Sometimes an input text document is very large, and we need to
further break it in down into sentences for down-stream NLP tasks.
We can try to split such documents based on common punctuation
symbols (e.g. full stop, question mark, white space etc).

In [2]:
string = """Mr. Smith bought cheapsite.com for 1.5 million dollars. 
He paid a lot for it. Did he mind? Adam Jones thinks he didn't. 
In any case, this isn't true... Well, with a probability of .9, it isn't! Do you agree?"""

In [3]:
pattern = "(?<!\w\.\w.)(?<![A-Z][a-z]\.)(?<=\.|\?)\s"

In [4]:
result = re.split(pattern, string)
print(result)

['Mr. Smith bought cheapsite.com for 1.5 million dollars.', '\nHe paid a lot for it.', 'Did he mind?', "Adam Jones thinks he didn't.", "\nIn any case, this isn't true...", "Well, with a probability of .9, it isn't! Do you agree?"]
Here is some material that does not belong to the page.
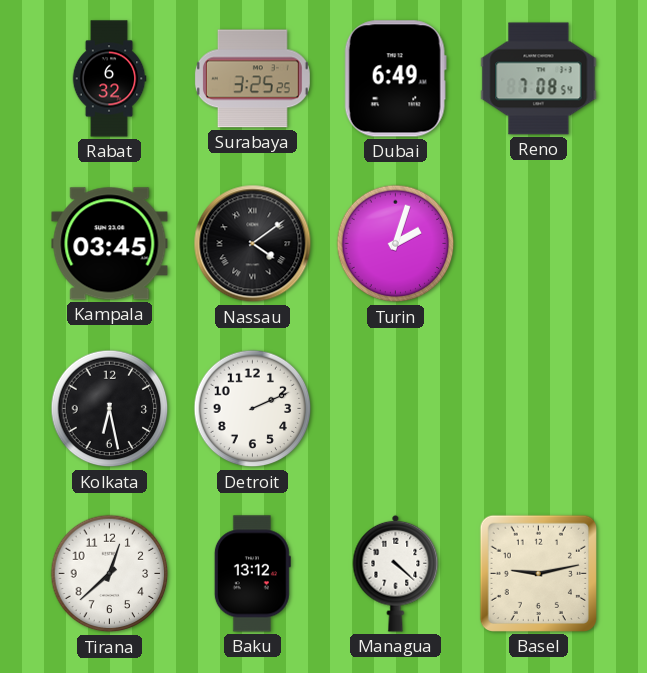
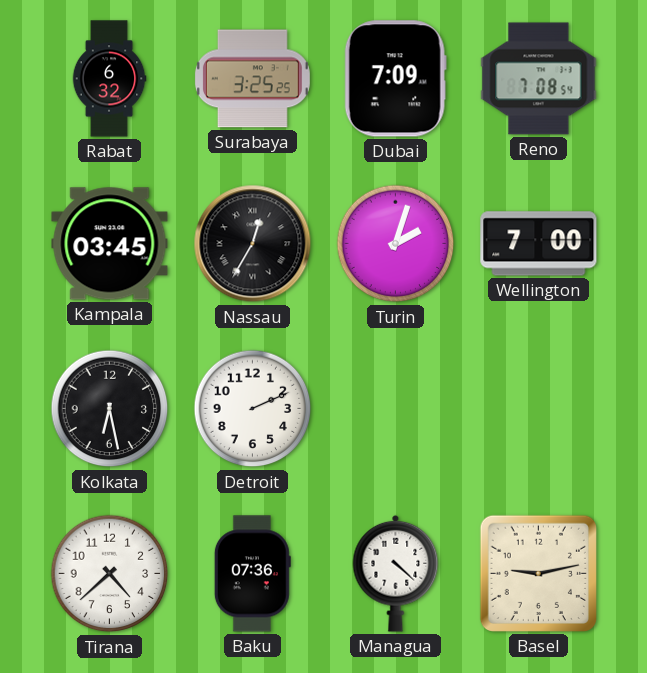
Dubai: 6:49 -> 7:09
Nassau: 4:09 -> 12:35
Wellington: none -> 7:00
Tirana: 12:38 -> 4:38
Baku: 13:12 -> 07:36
#### Let us see how to apply compile method for split

In [5]:
pattern = "(?<!\w\.\w.)(?<![A-Z][a-z]\.)(?<=\.|\?)\s"
compiled_pattern = re.compile(pattern)

In [6]:
result = compiled_pattern.split(string)
print (result)

['Mr. Smith bought cheapsite.com for 1.5 million dollars.', '\nHe paid a lot for it.', 'Did he mind?', "Adam Jones thinks he didn't.", "\nIn any case, this isn't true...", "Well, with a probability of .9, it isn't! Do you agree?"]


In [11]:

new_result = []
for string in result:
    newstring = re.sub("\\n", "", string)
    new_results = new_result.append(newstring)
    
print (new_result)      

['Mr. Smith bought cheapsite.com for 1.5 million dollars.', 'He paid a lot for it.', 'Did he mind?', "Adam Jones thinks he didn't.", "In any case, this isn't true...", "Well, with a probability of .9, it isn't! Do you agree?"]


In [9]:
for string in result:
    print (string)

Mr. Smith bought cheapsite.com for 1.5 million dollars.

He paid a lot for it.
Did he mind?
Adam Jones thinks he didn't.

In any case, this isn't true...
Well, with a probability of .9, it isn't! Do you agree?